Type out the data again. Keep every line exactly the same.

------------------------------------------------

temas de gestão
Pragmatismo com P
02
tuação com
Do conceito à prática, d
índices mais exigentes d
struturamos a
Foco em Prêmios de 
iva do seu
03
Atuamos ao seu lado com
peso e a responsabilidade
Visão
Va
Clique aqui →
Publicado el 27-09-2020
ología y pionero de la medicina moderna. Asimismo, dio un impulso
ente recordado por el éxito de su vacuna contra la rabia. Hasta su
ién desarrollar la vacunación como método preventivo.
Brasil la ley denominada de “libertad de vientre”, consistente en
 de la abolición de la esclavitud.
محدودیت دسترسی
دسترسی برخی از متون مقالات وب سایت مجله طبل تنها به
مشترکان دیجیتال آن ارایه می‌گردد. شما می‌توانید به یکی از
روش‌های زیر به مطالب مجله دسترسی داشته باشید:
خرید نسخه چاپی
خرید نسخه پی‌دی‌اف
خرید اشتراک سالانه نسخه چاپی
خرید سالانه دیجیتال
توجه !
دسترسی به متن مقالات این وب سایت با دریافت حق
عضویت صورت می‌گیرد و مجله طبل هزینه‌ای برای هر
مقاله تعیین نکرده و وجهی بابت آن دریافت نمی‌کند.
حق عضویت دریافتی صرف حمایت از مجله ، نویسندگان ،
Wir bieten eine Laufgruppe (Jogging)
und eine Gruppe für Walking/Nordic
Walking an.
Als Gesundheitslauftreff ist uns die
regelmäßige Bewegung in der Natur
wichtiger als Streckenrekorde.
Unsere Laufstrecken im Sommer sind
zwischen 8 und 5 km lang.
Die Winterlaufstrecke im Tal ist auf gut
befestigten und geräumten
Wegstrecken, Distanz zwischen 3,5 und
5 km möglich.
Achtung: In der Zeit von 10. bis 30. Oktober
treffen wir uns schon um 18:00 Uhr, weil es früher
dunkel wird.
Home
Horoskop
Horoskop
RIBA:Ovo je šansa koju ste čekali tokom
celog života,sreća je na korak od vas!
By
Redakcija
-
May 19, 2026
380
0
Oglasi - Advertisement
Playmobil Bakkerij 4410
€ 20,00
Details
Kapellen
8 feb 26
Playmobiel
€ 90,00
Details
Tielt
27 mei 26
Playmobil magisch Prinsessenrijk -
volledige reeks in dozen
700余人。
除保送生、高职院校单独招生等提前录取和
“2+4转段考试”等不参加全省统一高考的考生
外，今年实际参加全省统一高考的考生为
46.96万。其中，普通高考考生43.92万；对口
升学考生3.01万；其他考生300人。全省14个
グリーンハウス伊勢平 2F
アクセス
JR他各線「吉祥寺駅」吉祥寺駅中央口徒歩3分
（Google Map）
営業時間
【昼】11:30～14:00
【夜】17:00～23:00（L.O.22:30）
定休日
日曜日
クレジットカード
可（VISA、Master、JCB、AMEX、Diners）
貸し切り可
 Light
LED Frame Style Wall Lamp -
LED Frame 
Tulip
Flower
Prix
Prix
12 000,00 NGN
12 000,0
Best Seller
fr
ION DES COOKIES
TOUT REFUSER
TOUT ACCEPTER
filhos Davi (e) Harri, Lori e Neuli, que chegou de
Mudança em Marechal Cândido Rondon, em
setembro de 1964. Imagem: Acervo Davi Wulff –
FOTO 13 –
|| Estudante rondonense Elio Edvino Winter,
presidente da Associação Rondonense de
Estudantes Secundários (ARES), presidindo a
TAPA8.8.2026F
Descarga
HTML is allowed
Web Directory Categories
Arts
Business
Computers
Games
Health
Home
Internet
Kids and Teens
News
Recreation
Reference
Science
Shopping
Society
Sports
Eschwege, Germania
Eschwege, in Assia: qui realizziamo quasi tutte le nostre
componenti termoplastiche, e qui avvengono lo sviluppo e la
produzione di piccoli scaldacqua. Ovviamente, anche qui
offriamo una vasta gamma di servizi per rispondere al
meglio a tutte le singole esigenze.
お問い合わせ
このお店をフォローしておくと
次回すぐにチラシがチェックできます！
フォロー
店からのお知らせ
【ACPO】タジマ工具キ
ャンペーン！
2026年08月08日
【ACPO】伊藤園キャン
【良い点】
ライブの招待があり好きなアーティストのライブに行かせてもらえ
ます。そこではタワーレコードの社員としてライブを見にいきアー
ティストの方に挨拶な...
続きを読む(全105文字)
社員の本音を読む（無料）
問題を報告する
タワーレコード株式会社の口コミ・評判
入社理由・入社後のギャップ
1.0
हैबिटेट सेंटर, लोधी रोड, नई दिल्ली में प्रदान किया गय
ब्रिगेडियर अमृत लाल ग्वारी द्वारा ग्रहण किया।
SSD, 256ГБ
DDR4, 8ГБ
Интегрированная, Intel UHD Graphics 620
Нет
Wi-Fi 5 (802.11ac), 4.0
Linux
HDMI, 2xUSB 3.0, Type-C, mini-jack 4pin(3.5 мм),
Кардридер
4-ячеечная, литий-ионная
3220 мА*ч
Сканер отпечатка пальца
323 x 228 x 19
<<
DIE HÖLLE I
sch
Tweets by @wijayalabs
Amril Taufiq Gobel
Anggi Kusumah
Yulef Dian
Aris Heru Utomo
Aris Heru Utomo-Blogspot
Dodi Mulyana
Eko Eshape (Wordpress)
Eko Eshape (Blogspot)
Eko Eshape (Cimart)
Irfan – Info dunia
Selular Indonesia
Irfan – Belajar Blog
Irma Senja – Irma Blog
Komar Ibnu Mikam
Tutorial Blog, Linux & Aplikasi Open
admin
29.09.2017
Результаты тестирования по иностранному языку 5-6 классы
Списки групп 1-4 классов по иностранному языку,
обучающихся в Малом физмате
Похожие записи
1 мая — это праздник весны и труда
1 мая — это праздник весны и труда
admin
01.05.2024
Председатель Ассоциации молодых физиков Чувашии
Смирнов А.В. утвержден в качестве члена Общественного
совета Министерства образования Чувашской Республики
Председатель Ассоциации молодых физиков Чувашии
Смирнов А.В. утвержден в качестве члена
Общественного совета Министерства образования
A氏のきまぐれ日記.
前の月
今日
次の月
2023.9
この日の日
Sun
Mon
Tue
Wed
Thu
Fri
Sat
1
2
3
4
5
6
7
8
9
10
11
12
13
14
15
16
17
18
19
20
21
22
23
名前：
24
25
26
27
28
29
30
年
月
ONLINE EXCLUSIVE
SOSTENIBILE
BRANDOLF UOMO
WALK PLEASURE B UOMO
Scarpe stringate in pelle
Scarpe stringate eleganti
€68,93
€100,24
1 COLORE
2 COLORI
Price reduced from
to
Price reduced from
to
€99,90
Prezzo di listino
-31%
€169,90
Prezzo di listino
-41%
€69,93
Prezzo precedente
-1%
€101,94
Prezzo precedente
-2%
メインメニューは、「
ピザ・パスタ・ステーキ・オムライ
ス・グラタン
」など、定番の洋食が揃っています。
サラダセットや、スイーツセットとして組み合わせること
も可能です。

------------------------------------------------

● **Output of the exercise**
temas de gestão
Pragmatismo com P
02
tuação com
Do conceito à prática, d
índices mais exigentes d
struturamos a
Foco em Prêmios de 
iva do seu
03
Atuamos ao seu lado com
peso e a responsabilidade
Visão
Va
Clique aqui →
Publicado el 27-09-2020
ología y pionero de la medicina moderna. Asimismo, dio un impulso
ente recordado por el éxito de su vacuna contra la rabia. Hasta su
ién desarrollar la vacunación como método preventivo.
Brasil la ley denominada de “libertad de vientre”, consistente en
 de la abolición de la esclavitud.
محدودیت دسترسی
دسترسی برخی از متون مقالات وب سایت مجله طبل تنها به
مشترکان دیجیتال آن ارایه می‌گردد. شما می‌توانید به یکی از
روش‌های زیر به مطالب مجله دسترسی داشته باشید:
خرید نسخه چاپی
خرید نسخه پی‌دی‌اف
خرید اشتراک سالانه نسخه چاپی
خرید سالانه دیجیتال
توجه !
دسترسی به متن مقالات این وب سایت با دریافت حق
عضویت صورت می‌گیرد و مجله طبل هزینه‌ای برای هر
مقاله تعیین نکرده و وجهی بابت آن دریافت نمی‌کند.
حق عضویت دریافتی صرف حمایت از مجله ، نویسندگان ،
Wir bieten eine Laufgruppe (Jogging)
und eine Gruppe für Walking/Nordic
Walking an.
Als Gesundheitslauftreff ist uns die
regelmäßige Bewegung in der Natur
wichtiger als Streckenrekorde.
Unsere Laufstrecken im Sommer sind
zwischen 8 und 5 km lang.
Die Winterlaufstrecke im Tal ist auf gut
befestigten und geräumten
Wegstrecken, Distanz zwischen 3,5 und
5 km möglich.
Achtung: In der Zeit von 10. bis 30. Oktober
treffen wir uns schon um 18:00 Uhr, weil es früher
dunkel wird.
Home
Horoskop
Horoskop
RIBA:Ovo je šansa koju ste čekali tokom
celog života,sreća je na korak od vas!
By
Redakcija
-
May 19, 2026
380
0
Oglasi - Advertisement
Playmobil Bakkerij 4410
€ 20,00
Details
Kapellen
8 feb 26
Playmobiel
€ 90,00
Details
Tielt
27 mei 26
Playmobil magisch Prinsessenrijk -
volledige reeks in dozen
700余人。
除保送生、高职院校单独招生等提前录取和
“2+4转段考试”等不参加全省统一高考的考生
外，今年实际参加全省统一高考的考生为
46.96万。其中，普通高考考生43.92万；对口
升学考生3.01万；其他考生300人。全省14个
グリーンハウス伊勢平 2F
アクセス
JR他各線「吉祥寺駅」吉祥寺駅中央口徒歩3分
（Google Map）
営業時間
【昼】11:30～14:00
【夜】17:00～23:00（L.O.22:30）
定休日
日曜日
クレジットカード
可（VISA、Master、JCB、AMEX、Diners）
貸し切り可
 Light
LED Frame Style Wall Lamp -
LED Frame 
Tulip
Flower
Prix
Prix
12 000,00 NGN
12 000,0
Best Seller
fr
ION DES COOKIES
TOUT REFUSER
TOUT ACCEPTER
filhos Davi (e) Harri, Lori e Neuli, que chegou de
Mudança em Marechal Cândido Rondon, em
setembro de 1964. Imagem: Acervo Davi Wulff –
FOTO 13 –
|| Estudante rondonense Elio Edvino Winter,
presidente da Associação Rondonense de
Estudantes Secundários (ARES), presidindo a
TAPA8.8.2026F
Descarga
HTML is allowed
Web Directory Categories
Arts
Business
Computers
Games
Health
Home
Internet
Kids and Teens
News
Recreation
Reference
Science
Shopping
Society
Sports
Eschwege, Germania
Eschwege, in Assia: qui realizziamo quasi tutte le nostre
componenti termoplastiche, e qui avvengono lo sviluppo e la
produzione di piccoli scaldacqua. Ovviamente, anche qui
offriamo una vasta gamma di servizi per rispondere al
meglio a tutte le singole esigenze.
お問い合わせ
このお店をフォローしておくと
次回すぐにチラシがチェックできます！
フォロー
店からのお知らせ
【ACPO】タジマ工具キ
ャンペーン！
2026年08月08日
【ACPO】伊藤園キャン
【良い点】
ライブの招待があり好きなアーティストのライブに行かせてもらえ
ます。そこではタワーレコードの社員としてライブを見にいきアー
ティストの方に挨拶な...
続きを読む(全105文字)
社員の本音を読む（無料）
問題を報告する
タワーレコード株式会社の口コミ・評判
入社理由・入社後のギャップ
1.0
हैबिटेट सेंटर, लोधी रोड, नई दिल्ली में प्रदान किया गय
ब्रिगेडियर अमृत लाल ग्वारी द्वारा ग्रहण किया।
SSD, 256ГБ
DDR4, 8ГБ
Интегрированная, Intel UHD Graphics 620
Нет
Wi-Fi 5 (802.11ac), 4.0
Linux
HDMI, 2xUSB 3.0, Type-C, mini-jack 4pin(3.5 мм),
Кардридер
4-ячеечная, литий-ионная
3220 мА*ч
Сканер отпечатка пальца
323 x 228 x 19
<<
DIE HÖLLE I
sch
Tweets by @wijayalabs
Amril Taufiq Gobel
Anggi Kusumah
Yulef Dian
Aris Heru Utomo
Aris Heru Utomo-Blogspot
Dodi Mulyana
Eko Eshape (Wordpress)
Eko Eshape (Blogspot)
Eko Eshape (Cimart)
Irfan – Info dunia
Selular Indonesia
Irfan – Belajar Blog
Irma Senja – Irma Blog
Komar Ibnu Mikam
Tutorial Blog, Linux & Aplikasi Open
admin
29.09.2017
Результаты тестирования по иностранному языку 5-6 классы
Списки групп 1-4 классов по иностранному языку,
обучающихся в Малом физмате
Похожие записи
1 мая — это праздник весны и труда
1 мая — это праздник весны и труда
admin
01.05.2024
Председатель Ассоциации молодых физиков Чувашии
Смирнов А.В. утвержден в качестве члена Общественного
совета Министерства образования Чувашской Республики
Председатель Ассоциации молодых физиков Чувашии
Смирнов А.В. утвержден в качестве члена
Общественного совета Министерства образования
A氏のきまぐれ日記.
前の月
今日
次の月
2023.9
この日の日
Sun
Mon
Tue
Wed
Thu
Fri
Sat
1
2
3
4
5
6
7
8
9
10
11
12
13
14
15
16
17
18
19
20
21
22
23
名前：
24
25
26
27
28
29
30
年
月
ONLINE EXCLUSIVE
SOSTENIBILE
BRANDOLF UOMO
WALK PLEASURE B UOMO
Scarpe stringate in pelle
Scarpe stringate eleganti
€68,93
€100,24
1 COLORE
2 COLORI
Price reduced from
to
Price reduced from
to
€99,90
Prezzo di listino
-31%
€169,90
Prezzo di listino
-41%
€69,93
Prezzo precedente
-1%
€101,94
Prezzo precedente
-2%
メインメニューは、「
ピザ・パスタ・ステーキ・オムライ
ス・グラタン
」など、定番の洋食が揃っています。
サラダセットや、スイーツセットとして組み合わせること
も可能です。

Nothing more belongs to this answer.